Also, ich möcht dir ja jetzt ned zu nahe treten, nur, überleg mal wer noch CB-Funk betreibt:
Zum überwiegenden Teil eine Generation mit Alter mindestens Ü50. Die meisten zumindest im Großraum Wien, soweit ich das in meiner aktiveren Zeit mitbekommen habe, sind Personen ohne oder sehr stark eingeschränkten Internetzugang. Für eine vernünftige Organisation bedarf es meiner Einschätzung/Erfahrung nach schon einer gewissen EDV - Technischen Grundkenntnis. Das haben real betrachtet nur wenige der Generation "alt". Zudem habe ich bei den wenigsten auch nur irgend ein Interesse rausgelesen/rausgehört, dass Interesse/Bedarf an einer Übung besteht.

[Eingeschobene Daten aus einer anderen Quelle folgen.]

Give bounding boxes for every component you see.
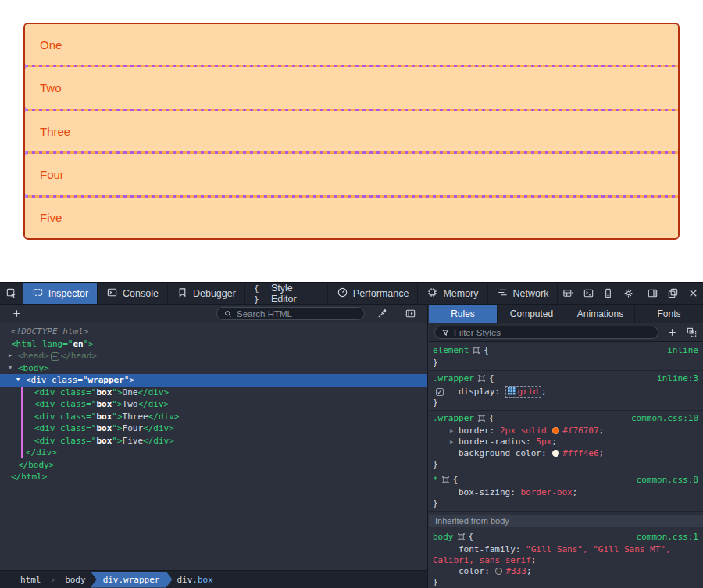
dock-side-button[interactable] [643,283,663,304]
settings-button[interactable] [619,283,639,304]
grid-highlighter-toggle[interactable]: grid [505,386,542,398]
rule-selector[interactable]: .wrapper [433,413,474,423]
stylesheet-link[interactable]: common.css:10 [631,413,698,424]
color-swatch[interactable] [552,450,559,457]
highlight-matches-icon[interactable] [477,375,486,385]
pseudo-class-panel-button[interactable] [686,326,698,338]
expand-pane-button[interactable] [400,308,421,319]
highlight-matches-icon[interactable] [441,476,450,486]
tab-label: Inspector [48,288,88,299]
declaration-checkbox[interactable] [436,388,444,396]
memory-icon [426,287,438,301]
collapse-arrow-icon[interactable]: ▼ [16,374,20,387]
property-name: display [459,387,494,397]
property-value[interactable]: #f76707 [562,426,598,436]
highlight-matches-icon[interactable] [457,533,466,543]
tree-node-row[interactable]: <div class="box">Five</div> [0,435,427,447]
toolbox-tab-style-editor[interactable]: { }Style Editor [245,283,328,304]
sidebar-tab-fonts[interactable]: Fonts [635,305,703,323]
toolbox-tab-performance[interactable]: Performance [328,283,419,304]
toolbox-tab-inspector[interactable]: Inspector [23,283,98,304]
eyedropper-button[interactable] [372,308,393,319]
highlight-matches-icon[interactable] [477,415,486,425]
add-rule-button[interactable] [666,326,678,338]
color-swatch[interactable] [495,568,502,575]
rule-selector[interactable]: .wrapper [433,373,474,383]
sidebar-tab-rules[interactable]: Rules [429,305,498,323]
split-console-button[interactable] [578,283,598,304]
stylesheet-link[interactable]: common.css:8 [637,475,698,486]
stylesheet-link[interactable]: common.css:1 [637,532,698,543]
separate-window-button[interactable] [662,283,683,304]
funnel-icon [441,328,450,337]
property-name: font-family [459,544,516,554]
tree-node-row[interactable]: <div class="box">One</div> [0,387,427,399]
toolbox-tab-console[interactable]: Console [98,283,168,304]
css-declaration[interactable]: ▶border-radius: 5px; [429,437,703,447]
rule-selector[interactable]: body [433,532,454,542]
property-value[interactable]: #333 [505,566,526,576]
rule-selector[interactable]: * [433,475,438,485]
debugger-icon [177,287,188,301]
expand-arrow-icon[interactable]: ▶ [9,350,12,362]
css-declaration[interactable]: font-family: "Gill Sans", "Gill Sans MT"… [429,544,703,566]
css-declaration[interactable]: background-color: #fff4e6; [429,448,703,459]
property-name: border [459,426,490,436]
stylesheet-link[interactable]: inline [667,345,698,356]
tree-node-row[interactable]: ▶<head>⋯</head> [0,350,427,362]
tree-node-row[interactable]: </div> [0,447,427,459]
collapse-arrow-icon[interactable]: ▼ [9,362,12,375]
breadcrumb-item[interactable]: body [63,575,87,585]
expand-shorthand-icon[interactable]: ▶ [450,437,453,447]
sidebar-tab-computed[interactable]: Computed [498,305,566,323]
property-name: color [459,566,484,576]
grid-box-label: One [40,38,62,52]
tree-node-row[interactable]: <div class="box">Three</div> [0,411,427,423]
property-value[interactable]: grid [518,387,539,397]
rule-selector[interactable]: element [433,345,469,355]
css-declaration[interactable]: box-sizing: border-box; [429,487,703,498]
property-value[interactable]: 5px [536,437,551,447]
tree-node-row[interactable]: </html> [0,471,427,483]
toolbox-tab-debugger[interactable]: Debugger [168,283,245,304]
grid-box: Two [25,67,678,108]
grid-box: Four [25,154,678,194]
filter-styles-input[interactable]: Filter Styles [434,326,658,339]
add-node-button[interactable] [6,308,27,319]
sidebar-tab-animations[interactable]: Animations [566,305,635,323]
breadcrumb-item[interactable]: html [19,575,43,585]
css-declaration[interactable]: color: #333; [429,566,703,577]
tree-node-row[interactable]: </body> [0,459,427,472]
stylesheet-link[interactable]: inline:3 [657,373,698,384]
screenshot-root: OneTwoThreeFourFive InspectorConsoleDebu… [0,0,703,588]
frame-picker-button[interactable] [558,283,578,304]
expand-shorthand-icon[interactable]: ▶ [450,426,453,437]
rules-list: element{inline}.wrapper{inline:3display:… [429,342,703,588]
responsive-mode-button[interactable] [598,283,619,304]
grid-line [25,109,678,111]
node-picker-button[interactable] [0,283,23,304]
tree-node-row[interactable]: <div class="box">Two</div> [0,398,427,411]
toolbox-tab-network[interactable]: Network [488,283,558,304]
tree-node-row[interactable]: <!DOCTYPE html> [0,326,427,338]
rules-toolbar: Filter Styles [429,323,703,342]
grid-line [25,65,678,67]
tree-node-row[interactable]: <html lang="en"> [0,338,427,351]
tree-node-row[interactable]: ▼<body> [0,362,427,375]
tree-node-row[interactable]: <div class="box">Four</div> [0,422,427,435]
close-button[interactable] [683,283,703,304]
search-input[interactable]: Search HTML [216,307,365,320]
highlight-matches-icon[interactable] [472,347,480,357]
css-declaration[interactable]: display: grid; [429,387,703,397]
grid-box-label: Two [40,81,62,94]
breadcrumb-item[interactable]: div.box [175,575,214,585]
property-value[interactable]: #fff4e6 [562,448,598,458]
css-declaration[interactable]: ▶border: 2px solid #f76707; [429,426,703,437]
property-name: box-sizing [459,487,510,497]
property-value[interactable]: border-box [520,487,572,497]
toolbox-tab-memory[interactable]: Memory [418,283,487,304]
color-swatch[interactable] [552,427,559,434]
selected-node-row[interactable]: ▼<div class="wrapper"> [0,374,427,387]
breadcrumb-item[interactable]: div.wrapper [91,572,173,588]
property-name: background-color [459,448,541,458]
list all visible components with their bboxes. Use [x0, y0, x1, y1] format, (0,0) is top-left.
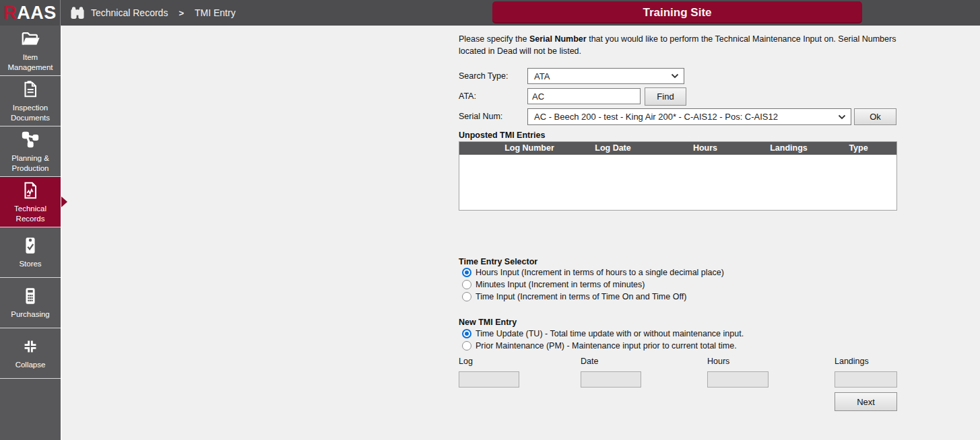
sidebar-item-stores[interactable]: Stores: [0, 227, 61, 278]
unposted-tmi-entries-title: Unposted TMI Entries: [459, 131, 545, 140]
next-button[interactable]: Next: [835, 392, 897, 411]
serial-num-label: Serial Num:: [459, 112, 502, 121]
date-field-input[interactable]: [581, 371, 641, 388]
breadcrumb-page: TMI Entry: [195, 7, 236, 18]
new-tmi-entry-title: New TMI Entry: [459, 318, 517, 327]
table-header-empty: [459, 142, 486, 155]
instructions-pre: Please specify the: [459, 34, 529, 44]
workflow-nodes-icon: [20, 130, 40, 150]
chevron-down-icon: [671, 73, 679, 79]
sidebar-item-item-management[interactable]: Item Management: [0, 26, 61, 76]
folder-icon: [20, 29, 40, 49]
sidebar-item-label: Item Management: [1, 52, 59, 72]
calculator-icon: [20, 286, 40, 306]
ok-button[interactable]: Ok: [854, 108, 896, 125]
radio-button-icon[interactable]: [462, 329, 471, 338]
training-site-banner: Training Site: [492, 1, 862, 24]
serial-num-value: AC - Beech 200 - test - King Air 200* - …: [534, 112, 778, 122]
radio-button-icon[interactable]: [462, 292, 471, 301]
tag-check-icon: [20, 235, 40, 256]
breadcrumb: Technical Records > TMI Entry: [70, 0, 236, 26]
instructions-bold-serial-number: Serial Number: [529, 34, 587, 44]
sidebar-nav: Item Management Inspection Documents Pla…: [0, 26, 62, 440]
hours-field-label: Hours: [707, 357, 729, 366]
find-button[interactable]: Find: [645, 87, 686, 106]
ata-label: ATA:: [459, 91, 476, 101]
app-logo[interactable]: RAAS: [0, 0, 61, 26]
search-type-value: ATA: [534, 71, 550, 81]
logo-letter-r: R: [3, 3, 17, 24]
sidebar-item-label: Purchasing: [1, 309, 59, 319]
radio-button-icon[interactable]: [462, 280, 471, 289]
breadcrumb-section: Technical Records: [91, 7, 168, 18]
top-bar: RAAS Technical Records > TMI Entry Train…: [0, 0, 980, 26]
table-header-log-number: Log Number: [486, 142, 573, 155]
chevron-down-icon: [838, 114, 846, 120]
log-field-input[interactable]: [459, 371, 519, 388]
serial-num-select[interactable]: AC - Beech 200 - test - King Air 200* - …: [527, 108, 851, 125]
landings-field-input[interactable]: [835, 371, 897, 388]
landings-field-label: Landings: [835, 357, 869, 366]
radio-minutes-input[interactable]: Minutes Input (Increment in terms of min…: [462, 280, 645, 289]
table-body-empty: [459, 155, 896, 210]
radio-label: Minutes Input (Increment in terms of min…: [476, 280, 645, 289]
record-document-icon: [20, 180, 40, 200]
radio-hours-input[interactable]: Hours Input (Increment in terms of hours…: [462, 268, 724, 277]
sidebar-item-label: Technical Records: [1, 204, 59, 223]
radio-label: Time Update (TU) - Total time update wit…: [476, 329, 744, 338]
table-header-type: Type: [820, 142, 896, 155]
table-header-row: Log Number Log Date Hours Landings Type: [459, 142, 896, 155]
sidebar-item-label: Stores: [1, 259, 59, 268]
sidebar-item-label: Collapse: [1, 360, 59, 369]
breadcrumb-separator: >: [178, 8, 184, 18]
logo-letters-aas: AAS: [17, 3, 57, 24]
sidebar-item-technical-records[interactable]: Technical Records: [0, 177, 61, 227]
sidebar-item-purchasing[interactable]: Purchasing: [0, 278, 61, 328]
radio-button-icon[interactable]: [462, 341, 471, 351]
radio-label: Time Input (Increment in terms of Time O…: [476, 292, 686, 301]
sidebar-item-planning-production[interactable]: Planning & Production: [0, 126, 61, 177]
radio-button-icon[interactable]: [462, 268, 471, 277]
table-header-log-date: Log Date: [573, 142, 653, 155]
radio-label: Prior Maintenance (PM) - Maintenance inp…: [476, 341, 737, 351]
sidebar-item-inspection-documents[interactable]: Inspection Documents: [0, 76, 61, 126]
sidebar-item-label: Inspection Documents: [1, 103, 59, 122]
binoculars-icon: [70, 6, 85, 20]
radio-prior-maintenance[interactable]: Prior Maintenance (PM) - Maintenance inp…: [462, 341, 737, 351]
sidebar-item-collapse[interactable]: Collapse: [0, 328, 61, 379]
radio-time-update[interactable]: Time Update (TU) - Total time update wit…: [462, 329, 744, 338]
search-type-label: Search Type:: [459, 71, 508, 81]
collapse-arrows-icon: [20, 336, 40, 357]
instructions-text: Please specify the Serial Number that yo…: [459, 33, 897, 57]
radio-time-input[interactable]: Time Input (Increment in terms of Time O…: [462, 292, 686, 301]
search-type-select[interactable]: ATA: [527, 68, 684, 84]
sidebar-item-label: Planning & Production: [1, 153, 59, 173]
log-field-label: Log: [459, 357, 473, 366]
table-header-hours: Hours: [653, 142, 757, 155]
hours-field-input[interactable]: [707, 371, 769, 388]
table-header-landings: Landings: [757, 142, 820, 155]
document-icon: [20, 79, 40, 100]
time-entry-selector-title: Time Entry Selector: [459, 257, 537, 266]
ata-input[interactable]: [527, 88, 641, 104]
unposted-tmi-entries-table: Log Number Log Date Hours Landings Type: [459, 141, 897, 211]
date-field-label: Date: [581, 357, 598, 366]
tmi-entry-panel: Please specify the Serial Number that yo…: [459, 26, 897, 440]
radio-label: Hours Input (Increment in terms of hours…: [476, 268, 724, 277]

Wir können ja auch mal in den diversen Facebook - Gruppen nachfragen, ob jemand Interesse hat bzw. organisieren möchte.
Und ja, bei einer Übung geht's vorrangig darum zu erkennen, wo es mangelt. Im Raum Wien behaupte ich mal, es mangelt an der Menge der Personen, die CB - Funk so ernsthaft betreiben(wollen) dass andere etwas davon haben. Dann mangelt es vielerorts an der entsprechenden Betriebstechnik.
Wir hatten erste Gehversuche zu dem Thema vor ungefähr 10? (oder weniger?) Jahren mit der ALLS in Vösendorf gemacht. Um die ist es ja auch still geworden.
Damit ist das ganze nicht einfacher geworden. Vlt. kann ich über meine RK - Gruppe etwas beitragen. Da gibt es ja Überlegungen, evtl. mit CB - Funk untereinander zwischen den Bezirksstellen zu kommunizieren, wenn "der Notfall" ausbricht und TETRA/Telefonie ausfällt.
Dann fehlt es auch an vertrauenswürdigen / akkreditierten Schnittstellen zum Amateurfunk. Denn: welcher Notruf ist ein richtiger Notruf?
Vorschlag: wie versuchen mittels Werbungsmassnahmen/Öffentlichkeitsarbeit, mehr Personen zum CB - Funk zu bringen. Denen bringen wir richtige Betriebstechnik bei. Dann machen wir kleinere Übungen im Bezirk. Dann können wir in ein bis zwei Jahren eine grössere Übung organisieren, die am 1. Mai gemacht wird.